De eso hace ya más de quince años, y ahora mismo no sabe si está andando para olvidarlo o para recordarlo todo. Empieza a bajar de nuevo por el paseo de Sant Joan, más consciente de sus pasos, como si así los zapatos dejaran una huella real en el asfalto, un trazo que pudiera leerse a vista de pájaro. Pasa junto al gran Clavini y, cuando llega al semáforo de Pare Claret, se fija en el bar Alaska, que queda a su izquierda. Está lleno de gente porque dan fútbol en la tele. Por eso esta noche no hay nadie en las calles. Duda si acercarse un momento, pero no hace falta, revive perfectamente ese aire familiar: la tele encendida, los camareros con su uniforme clásico que huelen a sudor, los eternos borrachos… Durante una época, Mai y él iban allí a menudo a tomar cervezas con unos amigos que vivían cerca. Lo llamaban la ruta de los chaflanes. Quedaban el sábado a media tarde y empezaban a tomar quintos en el bar Pirineus de la calle Bailèn. Después ponían rumbo al Alaska, seguían en La Sirena Verde y acababan en el Oller hasta que echaban el cierre. En el Alaska siempre se cachondeaban de los demás clientes y se reían mucho. Las abuelas que se pasaban allí toda la tarde con un triste Cacaolat, quejándose de los hijos; el separado que se sentaba en la barra, bebiendo coñac y repasando los anuncios de contactos del diario; el matrimonio que compartía unas patatas bravas y un bikini para cenar sin dirigirse la palabra (jugaban a imaginar quién maltrataría a quién esa noche). Abandonaron la ruta de los chaflanes por culpa del fútbol, precisamente, porque los bares se llenaban de vocingleros y no se podía charlar ni beber en paz.
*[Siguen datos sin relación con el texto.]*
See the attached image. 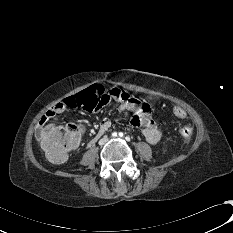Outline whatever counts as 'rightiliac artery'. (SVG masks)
Here are the masks:
<instances>
[{"mask_svg": "<svg viewBox=\"0 0 233 233\" xmlns=\"http://www.w3.org/2000/svg\"><path fill=\"white\" fill-rule=\"evenodd\" d=\"M117 136V133L116 132H113L112 133V137H116Z\"/></svg>", "mask_w": 233, "mask_h": 233, "instance_id": "right-iliac-artery-1", "label": "right iliac artery"}]
</instances>
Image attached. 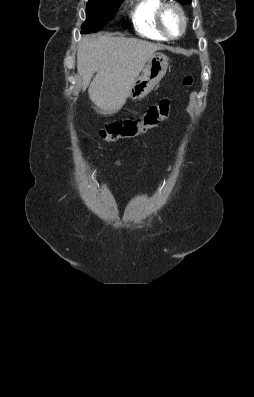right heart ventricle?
<instances>
[{"mask_svg": "<svg viewBox=\"0 0 254 397\" xmlns=\"http://www.w3.org/2000/svg\"><path fill=\"white\" fill-rule=\"evenodd\" d=\"M162 3V0H133L131 18L138 33L154 40L168 39L159 29L156 20L158 8Z\"/></svg>", "mask_w": 254, "mask_h": 397, "instance_id": "right-heart-ventricle-1", "label": "right heart ventricle"}]
</instances>
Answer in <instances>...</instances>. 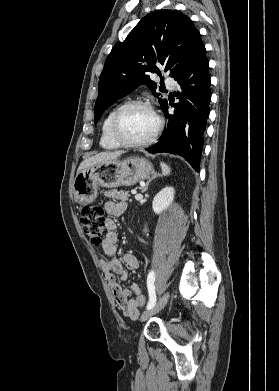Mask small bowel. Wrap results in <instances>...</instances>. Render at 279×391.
<instances>
[{"mask_svg": "<svg viewBox=\"0 0 279 391\" xmlns=\"http://www.w3.org/2000/svg\"><path fill=\"white\" fill-rule=\"evenodd\" d=\"M126 208L125 202L109 201L104 205L105 211L110 216H120L125 212ZM105 228L106 233L102 240V248L108 258H102L100 266L105 273L108 284L122 313L124 316L134 320L139 315L140 307L136 298L142 295V289L138 284H133L130 289H124L118 283L117 277L120 276L122 280H126L127 272L124 265L137 268L139 262L134 255L122 253L118 250L116 223L111 217L105 219ZM132 294L135 295V298L131 297Z\"/></svg>", "mask_w": 279, "mask_h": 391, "instance_id": "small-bowel-1", "label": "small bowel"}]
</instances>
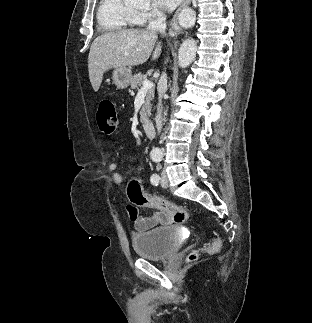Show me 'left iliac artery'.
<instances>
[{"label":"left iliac artery","mask_w":312,"mask_h":323,"mask_svg":"<svg viewBox=\"0 0 312 323\" xmlns=\"http://www.w3.org/2000/svg\"><path fill=\"white\" fill-rule=\"evenodd\" d=\"M153 160L155 161V162H158V161H160V159L159 158H153ZM151 183L153 184V185H155V186H157L158 185V183H159V180H160V177H159V175L158 174H153L152 176H151Z\"/></svg>","instance_id":"left-iliac-artery-1"}]
</instances>
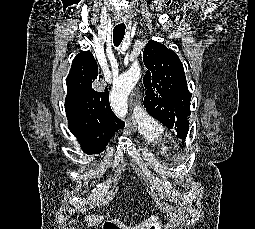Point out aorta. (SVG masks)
<instances>
[{"label":"aorta","instance_id":"aorta-1","mask_svg":"<svg viewBox=\"0 0 255 229\" xmlns=\"http://www.w3.org/2000/svg\"><path fill=\"white\" fill-rule=\"evenodd\" d=\"M141 69L138 65H133L113 83L110 94V104L113 112L119 119H124L128 109V95L139 81Z\"/></svg>","mask_w":255,"mask_h":229}]
</instances>
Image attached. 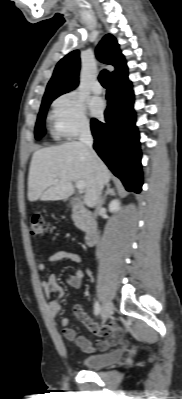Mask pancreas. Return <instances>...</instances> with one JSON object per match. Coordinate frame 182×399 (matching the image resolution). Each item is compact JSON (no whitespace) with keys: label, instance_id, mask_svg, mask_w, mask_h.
I'll list each match as a JSON object with an SVG mask.
<instances>
[{"label":"pancreas","instance_id":"obj_1","mask_svg":"<svg viewBox=\"0 0 182 399\" xmlns=\"http://www.w3.org/2000/svg\"><path fill=\"white\" fill-rule=\"evenodd\" d=\"M72 219H73V221L75 222V225H76L79 229H82V230L84 229L85 224H84V222H83L82 220H80V218L77 216L76 213H73Z\"/></svg>","mask_w":182,"mask_h":399}]
</instances>
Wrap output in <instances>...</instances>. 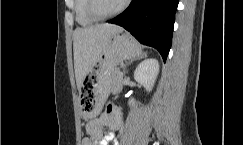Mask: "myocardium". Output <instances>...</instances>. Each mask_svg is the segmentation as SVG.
Listing matches in <instances>:
<instances>
[{"label":"myocardium","mask_w":243,"mask_h":145,"mask_svg":"<svg viewBox=\"0 0 243 145\" xmlns=\"http://www.w3.org/2000/svg\"><path fill=\"white\" fill-rule=\"evenodd\" d=\"M131 0H124V2L122 3V5L115 11L108 13V14H104L101 13L98 9V0H88V4H87V11L89 13V15L97 20V21H101V20H107L110 19L112 17H115L119 14H121L130 4Z\"/></svg>","instance_id":"f54148a6"}]
</instances>
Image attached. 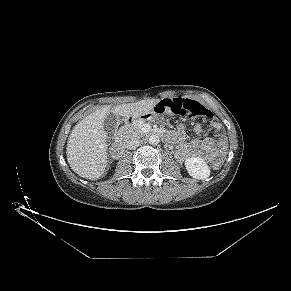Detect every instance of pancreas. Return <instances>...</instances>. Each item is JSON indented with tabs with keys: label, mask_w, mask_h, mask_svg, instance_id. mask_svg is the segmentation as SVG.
Segmentation results:
<instances>
[{
	"label": "pancreas",
	"mask_w": 291,
	"mask_h": 291,
	"mask_svg": "<svg viewBox=\"0 0 291 291\" xmlns=\"http://www.w3.org/2000/svg\"><path fill=\"white\" fill-rule=\"evenodd\" d=\"M141 125L139 122H133L122 126L119 130V136L122 138H128L132 135L141 133Z\"/></svg>",
	"instance_id": "1"
}]
</instances>
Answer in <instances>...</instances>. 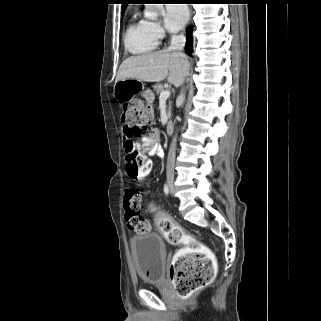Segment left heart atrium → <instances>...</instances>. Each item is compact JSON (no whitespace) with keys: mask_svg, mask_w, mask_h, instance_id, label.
Instances as JSON below:
<instances>
[{"mask_svg":"<svg viewBox=\"0 0 321 321\" xmlns=\"http://www.w3.org/2000/svg\"><path fill=\"white\" fill-rule=\"evenodd\" d=\"M188 19V9L183 4H168L164 10V22L170 31L180 30Z\"/></svg>","mask_w":321,"mask_h":321,"instance_id":"left-heart-atrium-1","label":"left heart atrium"}]
</instances>
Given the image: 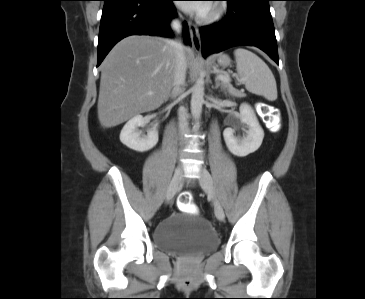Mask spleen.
<instances>
[{
	"mask_svg": "<svg viewBox=\"0 0 365 299\" xmlns=\"http://www.w3.org/2000/svg\"><path fill=\"white\" fill-rule=\"evenodd\" d=\"M237 72L246 89L264 96L270 101L277 99V86L274 75L267 64L255 53L238 48L234 51Z\"/></svg>",
	"mask_w": 365,
	"mask_h": 299,
	"instance_id": "1",
	"label": "spleen"
}]
</instances>
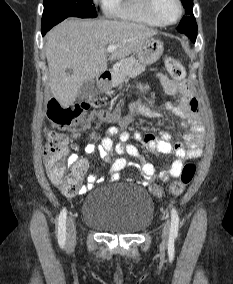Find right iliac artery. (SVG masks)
<instances>
[{
  "label": "right iliac artery",
  "instance_id": "82829eb1",
  "mask_svg": "<svg viewBox=\"0 0 233 284\" xmlns=\"http://www.w3.org/2000/svg\"><path fill=\"white\" fill-rule=\"evenodd\" d=\"M66 208L62 209L58 218V243L61 247L65 245L66 242Z\"/></svg>",
  "mask_w": 233,
  "mask_h": 284
}]
</instances>
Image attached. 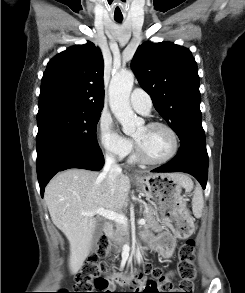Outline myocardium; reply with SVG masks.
I'll return each instance as SVG.
<instances>
[{"instance_id": "f54148a6", "label": "myocardium", "mask_w": 245, "mask_h": 293, "mask_svg": "<svg viewBox=\"0 0 245 293\" xmlns=\"http://www.w3.org/2000/svg\"><path fill=\"white\" fill-rule=\"evenodd\" d=\"M146 127L147 128H163V129H165L171 135L172 149L166 157H164L162 159L152 160V159L147 158L142 153L138 143L136 142V146H135L136 158L139 161H141L142 163L149 164V165H161V164H164V163L171 161L177 155L178 150H179V137H178V134L175 131V129H173L170 125L165 124V123H161V122H152V123H149Z\"/></svg>"}]
</instances>
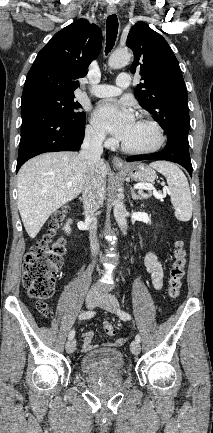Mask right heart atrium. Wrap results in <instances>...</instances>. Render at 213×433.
Returning a JSON list of instances; mask_svg holds the SVG:
<instances>
[{
    "mask_svg": "<svg viewBox=\"0 0 213 433\" xmlns=\"http://www.w3.org/2000/svg\"><path fill=\"white\" fill-rule=\"evenodd\" d=\"M86 136L89 140H91L92 142L95 143H109L110 141L106 138L105 133L93 126V125H89L86 128Z\"/></svg>",
    "mask_w": 213,
    "mask_h": 433,
    "instance_id": "right-heart-atrium-1",
    "label": "right heart atrium"
}]
</instances>
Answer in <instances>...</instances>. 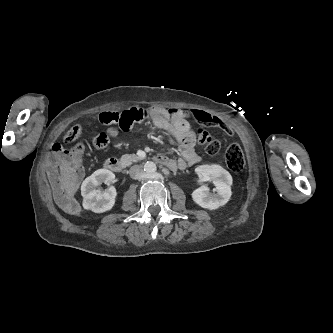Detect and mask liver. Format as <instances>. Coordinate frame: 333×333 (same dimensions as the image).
I'll return each instance as SVG.
<instances>
[{"mask_svg":"<svg viewBox=\"0 0 333 333\" xmlns=\"http://www.w3.org/2000/svg\"><path fill=\"white\" fill-rule=\"evenodd\" d=\"M61 186L65 190L66 199L71 200L78 189V175L76 170L65 160L60 165Z\"/></svg>","mask_w":333,"mask_h":333,"instance_id":"obj_1","label":"liver"}]
</instances>
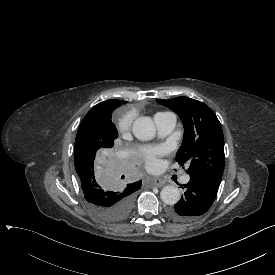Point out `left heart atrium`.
I'll list each match as a JSON object with an SVG mask.
<instances>
[{"label": "left heart atrium", "mask_w": 275, "mask_h": 275, "mask_svg": "<svg viewBox=\"0 0 275 275\" xmlns=\"http://www.w3.org/2000/svg\"><path fill=\"white\" fill-rule=\"evenodd\" d=\"M164 148L158 147H143L136 149L134 154L139 162L144 163L149 169H153L158 163V156L163 154Z\"/></svg>", "instance_id": "left-heart-atrium-1"}]
</instances>
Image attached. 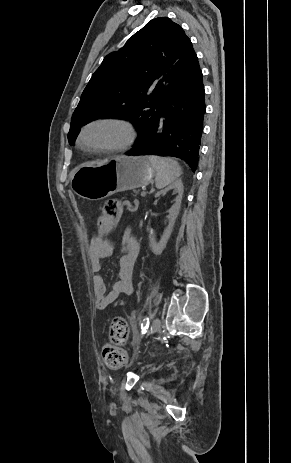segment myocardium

Cruza el semáforo. Una bici lo adelanta y se pierde al instante en la creciente oscuridad, paseo abajo. Una pareja joven se sienta en un banco y comparte una bolsa de patatas fritas. Comen una y se dan un beso, comen otra y vuelven a besarse. Se les acerca un perro, un Schnauzer negro, y la chica quiere darle una patata, pero el animal es viejo y perezoso y no se decide. Entonces el amo lo llama con un silbido y el animal pierde el interés y da media vuelta. Durante unos segundos avanzan juntos, el perro y él, al mismo ritmo. Estos instantes en el paseo componen una escena cotidiana, de vida repetida, que más bien le estorba. Mai y él no estaban acostumbrados a vivir así, y de hecho, ahora que lo piensa, se da cuenta de que no les convenía en absoluto: cuando los días se parecían demasiado unos a otros, cuando conseguían algún tipo de normalidad —y no es que se esforzaran mucho—, la cosa siempre acababa resquebrajándose por algún punto débil. Podría decirse que Mai tenía un carácter demasiado imprevisible y esquinado, una combinación letal, pero había algo más. Las culpas y los riesgos se repartían entre ambos, y por eso seguramente se querían con esa locura incondicional, cuando se querían.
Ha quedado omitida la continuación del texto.